AI Security & National Intelligence
Published on
Today's AI news: AI Security & National Intelligence, AI Power & The Benchmark Problem, Apple's AI Platform Play, Open-Weight Models & The Compression Race, GPU Infrastructure & Training at Scale, Agents Get Eyes, Hands, and Documents, Tokaine and the Sampler Temperature of Real Life. 22 sources curated from across the web.

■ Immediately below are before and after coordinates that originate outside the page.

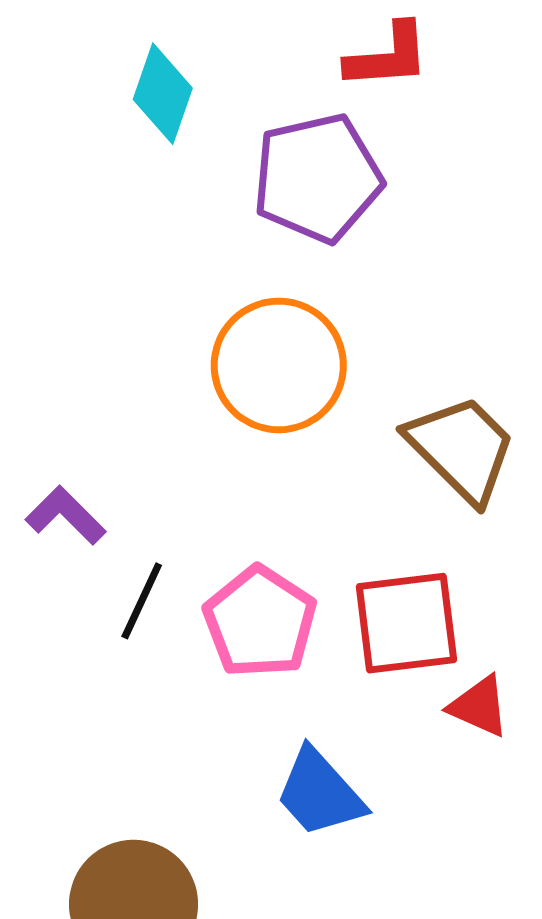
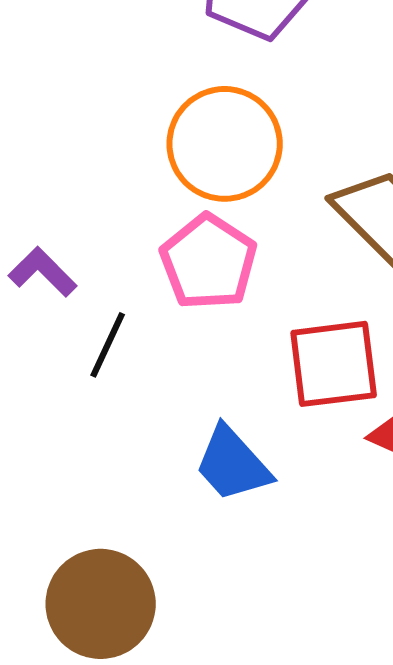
pink pentagon: (260, 622) -> (209, 262), moved
blue trapezoid: (320, 793) -> (233, 464), moved

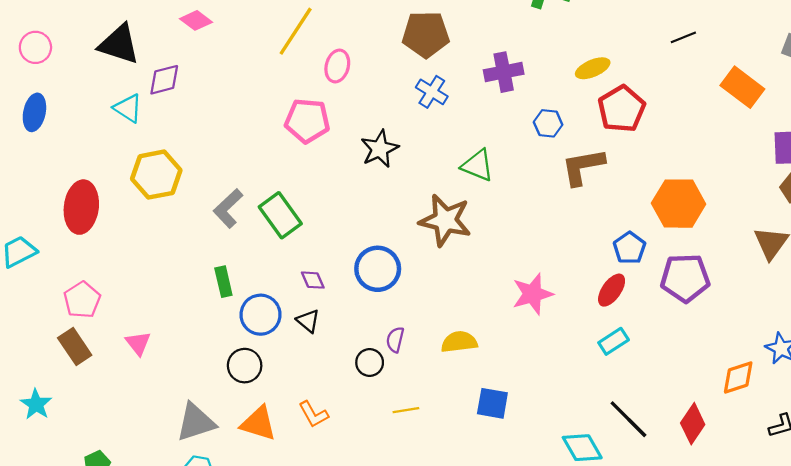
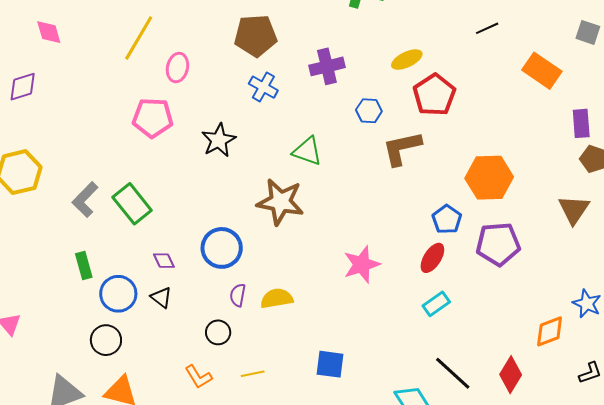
pink diamond: (196, 20) -> (49, 32), turned 40
purple semicircle: (395, 340) -> (238, 295), moved
yellow semicircle: (459, 342) -> (277, 298), moved
orange L-shape: (313, 414) -> (198, 377), moved

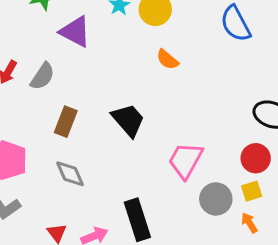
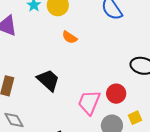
red circle: (256, 158) -> (116, 94), moved

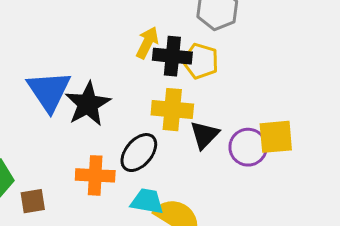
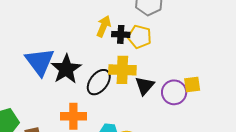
black cross: (172, 56) -> (121, 34), size x0.7
yellow square: (276, 137) -> (192, 84), size x0.7
black ellipse: (139, 153) -> (99, 82), moved

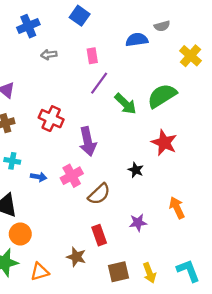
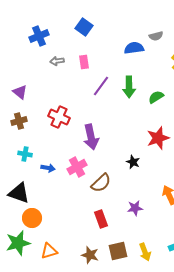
pink rectangle: (92, 56) -> (84, 62), moved
green semicircle: (162, 96) -> (156, 97), size x0.6
green arrow: (125, 104) -> (129, 87), moved, turned 45
red star: (164, 143) -> (158, 138), turned 30
brown star: (76, 257) -> (90, 255), moved

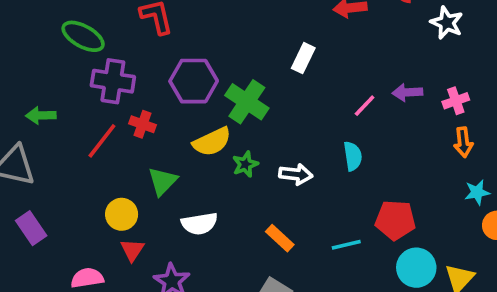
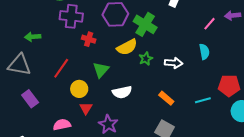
red line: (102, 141) -> (61, 68), moved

AI Security & National Intelligence
The NSA's own director reportedly told the Senate Intelligence Committee that Anthropic's Mythos model "broke into almost all of its classified systems in hours." Per The Economist, Senator Mark Warner — vice chair of the committee — said General Joshua Rudd conveyed this directly. The timing is pointed: the revelation surfaced on June 11, the same day Amazon reportedly found a separate jailbreak in Anthropic's models. Within hours, the Trump administration ordered Anthropic to cut off foreign access to Mythos and Fable. Anthropic shut both models down entirely instead. (more: https://old.reddit.com/r/OpenAI/comments/1ubrpm6/nsa/)

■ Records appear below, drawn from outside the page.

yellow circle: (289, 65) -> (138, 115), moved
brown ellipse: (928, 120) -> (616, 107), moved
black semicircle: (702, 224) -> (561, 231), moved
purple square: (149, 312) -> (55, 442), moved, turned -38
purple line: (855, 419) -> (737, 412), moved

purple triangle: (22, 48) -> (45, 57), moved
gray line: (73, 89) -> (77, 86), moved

Two competing narratives are circulating. One says the shutdown was a direct response to the NSA breach. The other says Anthropic considers the jailbreak minor — something other AI models can already be tricked into doing — and views the shutdown as an overreaction. The uncomfortable wrinkle: the NSA was already using Mythos for its own cyber operations, with Anthropic engineers embedded inside the agency. The same tool the agency relied on is the one its director says compromised nearly everything it owns. The strategic implications go beyond defense. If a model can find thousands of flaws in hardened classified networks in hours, any adversary with a comparable model can neutralize the NSA's offensive exploit stockpile by patching those same vulnerabilities before they can be weaponized. The era of hoarding zero-days as a strategic asset may be closing faster than anyone in Fort Meade anticipated.

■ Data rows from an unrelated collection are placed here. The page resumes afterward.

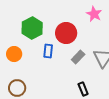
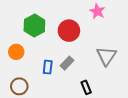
blue rectangle: (48, 51) -> (48, 67), moved
gray rectangle: (78, 57) -> (67, 63), moved

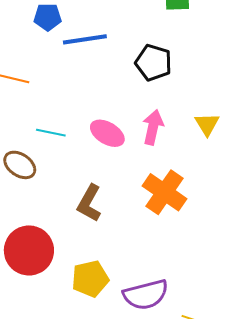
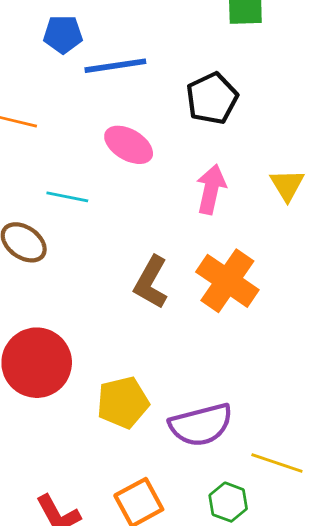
black pentagon: (154, 63) -> (212, 98), turned 30
pink ellipse: (107, 133) -> (129, 145), moved
brown L-shape: (89, 203) -> (151, 282), moved

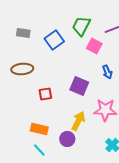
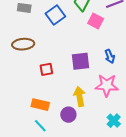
blue arrow: (107, 72) -> (110, 56), moved
purple square: (79, 86) -> (81, 61), turned -30
yellow arrow: (78, 121) -> (80, 96), turned -36

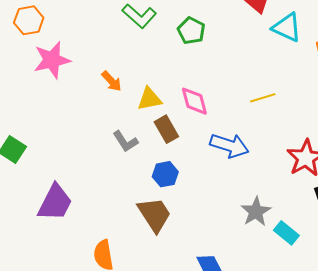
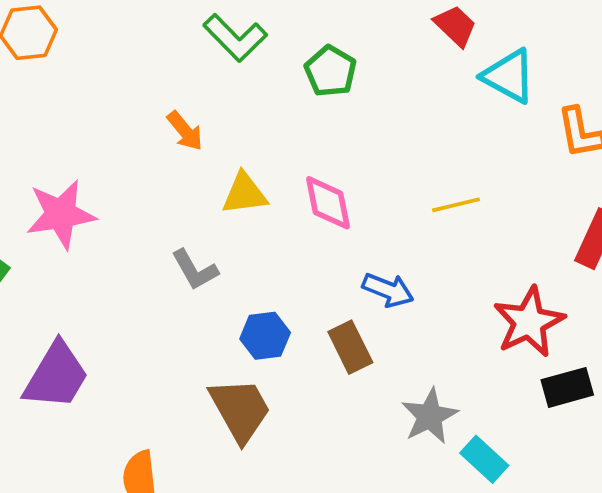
pink star: (52, 60) -> (61, 214), moved
orange arrow: (112, 81) -> (185, 131), moved
brown rectangle: (166, 129) -> (350, 347), moved
blue arrow: (229, 146) -> (388, 290), size x0.7

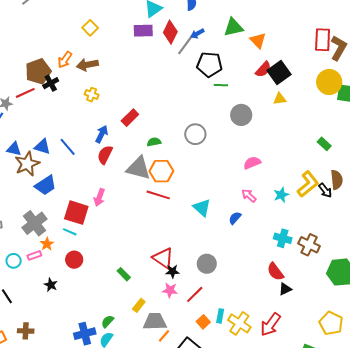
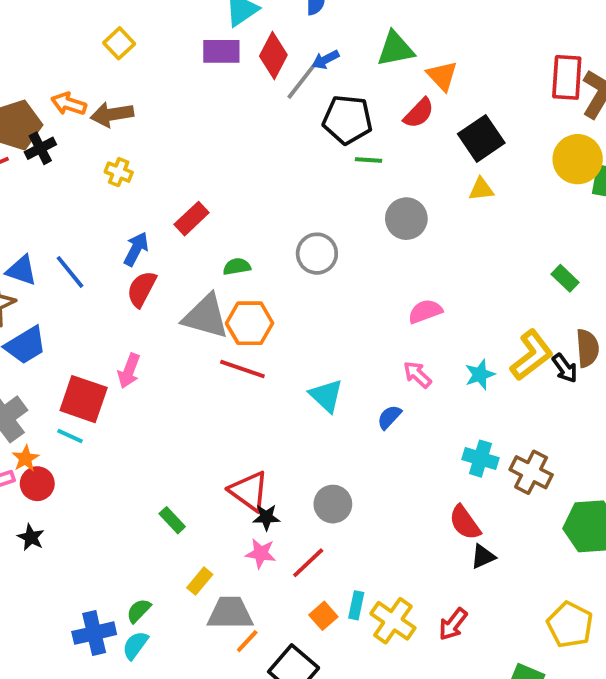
orange arrow: (65, 60) -> (69, 104), turned 72
red semicircle: (263, 69) -> (419, 113), moved
red circle: (74, 260) -> (37, 484), moved
red arrow: (270, 324) -> (453, 624), size x0.7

Meanwhile, Microsoft's BlueHat IL security conference showcased an LLM-based vulnerability variant hunter that inverts the classic SAST calculation. Instead of hand-writing per-language taint-flow rules, the tool takes a known bug — described in natural language — and uses an LLM to judge whether similar code patterns across different languages realize the same vulnerability concept. The four-skill pipeline distills a seed bug into a flow and a reason, finds similar flows across codebases regardless of language, correlates which flows are actually vulnerable, and then skeptically verifies each finding by arguing attacker control, reachability, and generating a proof of concept. Microsoft used it to scan 60 Azure hybrid cloud extensions written in everything from C to Bash, finding issues in 12 and validating the other 48. The key insight is that logical vulnerabilities — flows that are legitimate in one context but become exploitable in another, like calling IMDS on-prem — are exactly the class that traditional SAST misses. (more: https://www.linkedin.com/posts/gadievron_bluehatil-ugcPost-7475839020732751872-I_Qe)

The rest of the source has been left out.